What is a data warehouse?
Data Warehouses: Overview, benefits, and how to choose a data warehouse.
In our guide on How to Build a Modern Data Stack, we explained which tools and systems you need to have to create a data stack that will grow with your business, your team, and the needs of your internal and external customers.
The data warehouse is the centerpiece of that stack; it’s where all of the data you need to run your business will be centralized.
What is a data warehouse?
A data warehouse stores data from multiple data sources in a single location to make it easier to access, blend, and analyze. These repositories are designed and optimized for large-scale storage of data and quick querying of that data, even if the queries you’re trying to answer are quite complicated.

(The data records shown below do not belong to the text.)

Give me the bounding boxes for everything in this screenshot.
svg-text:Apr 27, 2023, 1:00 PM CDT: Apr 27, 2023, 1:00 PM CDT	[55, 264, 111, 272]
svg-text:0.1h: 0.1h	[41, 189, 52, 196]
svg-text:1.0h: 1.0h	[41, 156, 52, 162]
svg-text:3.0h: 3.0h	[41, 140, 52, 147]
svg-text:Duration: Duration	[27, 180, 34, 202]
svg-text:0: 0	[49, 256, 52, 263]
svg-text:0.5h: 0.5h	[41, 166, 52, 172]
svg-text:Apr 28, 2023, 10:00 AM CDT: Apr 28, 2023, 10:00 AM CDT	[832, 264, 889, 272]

Today, most of the providers that early stage companies consider are cloud data warehouses. Like many of the other tools you might use to run your business, these modern data warehouses are software as a service (SaaS) platforms that don’t require end-users to own or maintain the physical infrastructure.
Here’s a more technical definition from Snowflake, one of the top cloud data warehouses on the market:
“A data warehouse is a relational database that is designed for analytical rather than transactional work. It collects and aggregates data from one or many sources so it can be analyzed to produce business insights. It serves as a federated repository for all or certain data sets collected by a business’s operational systems.”

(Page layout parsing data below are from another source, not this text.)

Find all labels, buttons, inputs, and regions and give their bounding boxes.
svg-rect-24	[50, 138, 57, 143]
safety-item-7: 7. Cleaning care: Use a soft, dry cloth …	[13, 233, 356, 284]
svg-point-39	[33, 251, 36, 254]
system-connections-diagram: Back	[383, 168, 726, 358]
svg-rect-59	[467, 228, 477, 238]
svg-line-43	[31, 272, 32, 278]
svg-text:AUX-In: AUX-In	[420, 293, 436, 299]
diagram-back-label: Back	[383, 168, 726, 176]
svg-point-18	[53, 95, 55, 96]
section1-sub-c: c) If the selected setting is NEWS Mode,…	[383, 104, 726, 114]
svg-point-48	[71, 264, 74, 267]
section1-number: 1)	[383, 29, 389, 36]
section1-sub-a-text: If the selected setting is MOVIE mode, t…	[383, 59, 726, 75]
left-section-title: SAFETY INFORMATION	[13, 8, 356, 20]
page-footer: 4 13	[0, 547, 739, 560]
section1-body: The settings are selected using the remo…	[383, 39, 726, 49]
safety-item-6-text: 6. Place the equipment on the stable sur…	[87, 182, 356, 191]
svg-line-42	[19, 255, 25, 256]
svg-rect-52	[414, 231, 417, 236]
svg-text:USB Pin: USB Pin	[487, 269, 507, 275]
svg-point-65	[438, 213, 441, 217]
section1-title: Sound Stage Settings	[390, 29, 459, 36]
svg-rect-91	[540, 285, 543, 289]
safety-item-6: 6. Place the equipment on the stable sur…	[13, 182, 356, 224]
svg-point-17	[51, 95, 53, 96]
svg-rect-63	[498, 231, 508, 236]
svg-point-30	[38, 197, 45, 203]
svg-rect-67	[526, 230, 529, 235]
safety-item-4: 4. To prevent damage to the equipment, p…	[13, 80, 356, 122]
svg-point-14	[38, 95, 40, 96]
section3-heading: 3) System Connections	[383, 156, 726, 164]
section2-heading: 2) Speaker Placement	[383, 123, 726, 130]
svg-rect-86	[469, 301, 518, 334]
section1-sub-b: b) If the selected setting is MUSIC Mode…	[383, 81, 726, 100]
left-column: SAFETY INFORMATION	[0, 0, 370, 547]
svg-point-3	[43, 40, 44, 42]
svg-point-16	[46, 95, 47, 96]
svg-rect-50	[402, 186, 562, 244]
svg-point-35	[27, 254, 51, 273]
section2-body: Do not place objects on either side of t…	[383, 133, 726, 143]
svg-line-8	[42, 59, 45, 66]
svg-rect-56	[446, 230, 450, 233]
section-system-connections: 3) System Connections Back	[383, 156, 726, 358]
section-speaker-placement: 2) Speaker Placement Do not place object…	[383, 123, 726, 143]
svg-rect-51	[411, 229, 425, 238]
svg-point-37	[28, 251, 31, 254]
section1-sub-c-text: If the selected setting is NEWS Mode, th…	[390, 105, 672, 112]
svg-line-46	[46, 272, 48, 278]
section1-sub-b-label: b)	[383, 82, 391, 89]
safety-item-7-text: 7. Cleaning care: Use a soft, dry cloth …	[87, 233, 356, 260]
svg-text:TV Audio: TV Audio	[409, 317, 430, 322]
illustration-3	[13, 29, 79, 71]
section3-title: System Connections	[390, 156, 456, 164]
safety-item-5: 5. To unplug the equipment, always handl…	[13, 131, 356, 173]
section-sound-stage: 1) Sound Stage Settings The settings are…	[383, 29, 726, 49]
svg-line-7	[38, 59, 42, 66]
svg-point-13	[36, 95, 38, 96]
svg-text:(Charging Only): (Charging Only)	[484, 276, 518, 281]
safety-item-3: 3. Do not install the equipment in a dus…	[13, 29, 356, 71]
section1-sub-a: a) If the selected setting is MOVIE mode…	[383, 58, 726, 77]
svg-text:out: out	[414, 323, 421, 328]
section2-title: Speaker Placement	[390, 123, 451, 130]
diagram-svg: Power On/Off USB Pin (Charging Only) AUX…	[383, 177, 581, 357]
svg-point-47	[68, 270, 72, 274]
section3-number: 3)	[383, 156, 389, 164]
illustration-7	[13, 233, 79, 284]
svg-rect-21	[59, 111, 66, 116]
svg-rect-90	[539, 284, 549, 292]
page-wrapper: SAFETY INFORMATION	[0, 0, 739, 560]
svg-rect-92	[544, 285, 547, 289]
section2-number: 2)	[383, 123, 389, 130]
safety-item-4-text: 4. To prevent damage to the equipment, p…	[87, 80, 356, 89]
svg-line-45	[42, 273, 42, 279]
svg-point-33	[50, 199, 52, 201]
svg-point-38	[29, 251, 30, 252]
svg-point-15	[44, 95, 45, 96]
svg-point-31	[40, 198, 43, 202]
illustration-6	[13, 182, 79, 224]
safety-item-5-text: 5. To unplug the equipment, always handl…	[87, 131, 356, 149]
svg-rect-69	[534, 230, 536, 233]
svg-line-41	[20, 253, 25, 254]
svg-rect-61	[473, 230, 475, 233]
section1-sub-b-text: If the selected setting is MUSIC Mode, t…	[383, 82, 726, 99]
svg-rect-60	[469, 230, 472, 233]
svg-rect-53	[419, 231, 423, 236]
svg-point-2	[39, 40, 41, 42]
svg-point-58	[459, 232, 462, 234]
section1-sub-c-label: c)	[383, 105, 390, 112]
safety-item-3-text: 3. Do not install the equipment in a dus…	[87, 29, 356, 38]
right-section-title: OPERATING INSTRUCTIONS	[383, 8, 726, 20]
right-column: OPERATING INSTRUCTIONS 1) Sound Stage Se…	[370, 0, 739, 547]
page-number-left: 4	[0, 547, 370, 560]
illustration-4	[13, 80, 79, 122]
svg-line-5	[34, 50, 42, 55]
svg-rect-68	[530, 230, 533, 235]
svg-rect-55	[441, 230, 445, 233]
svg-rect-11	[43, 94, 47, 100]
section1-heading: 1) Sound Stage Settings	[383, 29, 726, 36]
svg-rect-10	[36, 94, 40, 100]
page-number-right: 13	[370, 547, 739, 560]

That’s a bit of a mouthful, but you don’t need to know what a federated repository is to make use of a data warehouse in your organization. It’s more important to get a solid handle on the basics, which include:
- When do I need a data warehouse?
- Benefits of a data warehouse
- How do I get data into a data warehouse?

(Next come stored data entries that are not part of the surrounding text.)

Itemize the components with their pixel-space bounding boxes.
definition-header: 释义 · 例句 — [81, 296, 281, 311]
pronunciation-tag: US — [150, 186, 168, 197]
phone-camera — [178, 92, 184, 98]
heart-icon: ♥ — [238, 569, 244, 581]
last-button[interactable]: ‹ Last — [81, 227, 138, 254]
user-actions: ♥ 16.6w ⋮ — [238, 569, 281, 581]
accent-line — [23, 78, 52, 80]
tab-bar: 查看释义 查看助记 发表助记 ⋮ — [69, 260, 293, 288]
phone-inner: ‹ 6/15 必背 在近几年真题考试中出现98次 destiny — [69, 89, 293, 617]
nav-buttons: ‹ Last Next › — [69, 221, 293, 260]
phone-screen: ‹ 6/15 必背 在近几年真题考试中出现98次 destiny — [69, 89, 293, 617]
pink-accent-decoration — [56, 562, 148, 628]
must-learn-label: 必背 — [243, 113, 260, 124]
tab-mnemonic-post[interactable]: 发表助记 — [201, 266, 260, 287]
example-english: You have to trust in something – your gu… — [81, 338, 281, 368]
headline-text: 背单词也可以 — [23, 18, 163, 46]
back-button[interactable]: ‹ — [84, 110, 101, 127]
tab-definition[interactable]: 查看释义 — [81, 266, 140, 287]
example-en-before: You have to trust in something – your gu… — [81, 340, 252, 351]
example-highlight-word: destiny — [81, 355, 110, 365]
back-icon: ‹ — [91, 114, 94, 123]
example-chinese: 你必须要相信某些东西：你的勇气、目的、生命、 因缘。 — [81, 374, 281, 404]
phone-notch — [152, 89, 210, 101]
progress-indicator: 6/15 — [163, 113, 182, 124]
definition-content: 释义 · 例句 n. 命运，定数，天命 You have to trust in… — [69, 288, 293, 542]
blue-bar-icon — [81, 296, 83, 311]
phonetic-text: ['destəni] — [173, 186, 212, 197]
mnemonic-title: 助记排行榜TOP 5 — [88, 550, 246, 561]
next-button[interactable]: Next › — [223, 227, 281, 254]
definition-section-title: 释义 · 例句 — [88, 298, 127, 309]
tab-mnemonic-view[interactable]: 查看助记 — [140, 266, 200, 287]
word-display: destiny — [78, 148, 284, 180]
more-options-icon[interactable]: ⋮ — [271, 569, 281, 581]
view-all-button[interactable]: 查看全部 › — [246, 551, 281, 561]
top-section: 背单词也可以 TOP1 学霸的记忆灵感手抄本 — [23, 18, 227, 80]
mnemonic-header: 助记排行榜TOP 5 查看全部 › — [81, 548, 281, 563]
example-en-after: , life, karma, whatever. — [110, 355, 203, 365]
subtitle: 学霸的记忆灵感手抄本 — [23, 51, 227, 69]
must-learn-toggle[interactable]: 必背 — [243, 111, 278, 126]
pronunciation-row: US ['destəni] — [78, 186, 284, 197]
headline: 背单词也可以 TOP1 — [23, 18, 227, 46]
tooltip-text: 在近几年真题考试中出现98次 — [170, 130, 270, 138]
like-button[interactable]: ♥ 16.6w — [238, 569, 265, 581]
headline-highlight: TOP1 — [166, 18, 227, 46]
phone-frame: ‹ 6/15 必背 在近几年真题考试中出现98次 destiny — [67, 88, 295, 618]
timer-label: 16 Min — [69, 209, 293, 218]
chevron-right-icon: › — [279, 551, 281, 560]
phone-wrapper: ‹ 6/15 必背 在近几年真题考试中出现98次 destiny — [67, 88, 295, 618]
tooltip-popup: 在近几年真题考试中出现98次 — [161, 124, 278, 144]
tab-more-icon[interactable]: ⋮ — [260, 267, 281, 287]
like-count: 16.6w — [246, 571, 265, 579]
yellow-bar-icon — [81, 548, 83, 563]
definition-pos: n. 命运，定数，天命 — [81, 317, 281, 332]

- Data warehouses vs. data lakes
- How do I build a data warehouse?
- How much does a data warehouse cost?
- Which data warehouse provider should I choose?
Keep in mind that you won’t need to tackle each of the above items on your own – building a data warehouse is a technical process that requires specialized knowledge and skills!
As a non-technical business leader, it’s important for you to first understand the basics. Once you have a solid foundation of knowledge, you can source the technical resources needed to build and maintain your data warehouse.
When do I need a data warehouse?
In our How to Build a Modern Data Stack blog, we talked about when it’s time to implement a data stack in your company:
As a general rule of thumb, if your organization is frequently asking questions about data that sits in more than one place, it’s a good time to build out a data analytics infrastructure.
Since a data warehouse is the centerpiece of your data stack, the same guidelines apply here, too. As your company grows and becomes increasingly data-driven, you’ll want to consider building a data warehouse to centralize all of your important data.
To expand on that, here are some additional examples that signal the need for a data warehouse:
- You have large amounts of data being generated from multiple sources (e.g. SaaS tools, marketing tools, production databases, and CDPs).
- Data is overly granular and hard to work with, causing the business to spend a lot of time manually summarizing and pivoting the data to make it usable.
- People spend a lot of time manually updating existing management reports and pulling data from various sources to get a complete picture.
- Users in your organization regularly download data exports from multiple sources and combine them in spreadsheets for analysis.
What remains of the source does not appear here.